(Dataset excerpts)
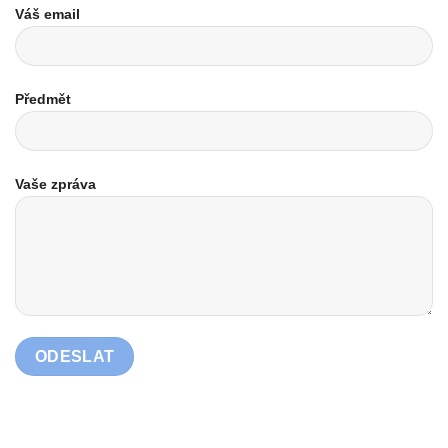
Váš email
Předmět
Vaše zpráva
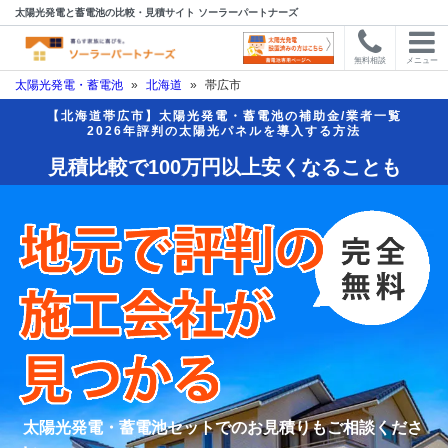
太陽光発電と蓄電池の比較・見積サイト ソーラーパートナーズ
無料相談
メニュー
太陽光発電・蓄電池
»
北海道
»
帯広市
【北海道帯広市】太陽光発電・蓄電池の補助金/業者一覧
2026年評判の太陽光パネルを導入する方法
見積比較で100万円以上安くなることも
太陽光発電・蓄電池セットでのお見積りもご相談くださ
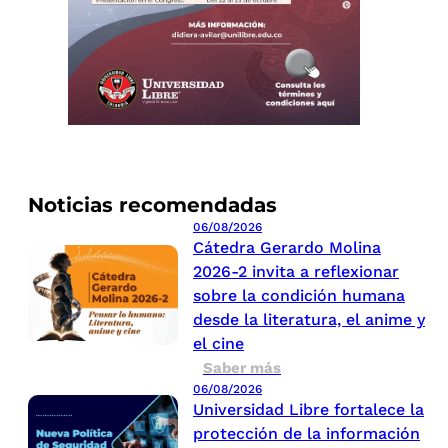
Noticias recomendadas
06/08/2026
Cátedra Gerardo Molina
2026-2 invita a reflexionar
sobre la condición humana
desde la literatura, el anime y
el cine
Saber más
06/08/2026
Universidad Libre fortalece la
protección de la información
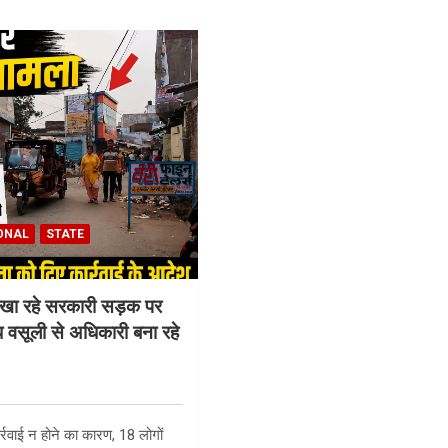
ONAL
STATE
दिखा रहे सरकारी सड़क पर
ध वसूली से अधिकारी बना रहे
र्रवाई न होने का कारण, 18 लोगों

## ABOUT THIS EXERCISE
The line containing "Noticias recomendadas" and every line after it, through the end of the records, are what you should retype exactly. Do not include the pictures.

## EXERCISE OUTPUT
Noticias recomendadas
06/08/2026
Cátedra Gerardo Molina
2026-2 invita a reflexionar
sobre la condición humana
desde la literatura, el anime y
el cine
Saber más
06/08/2026
Universidad Libre fortalece la
protección de la información
ONAL
STATE
दिखा रहे सरकारी सड़क पर
ध वसूली से अधिकारी बना रहे
र्रवाई न होने का कारण, 18 लोगों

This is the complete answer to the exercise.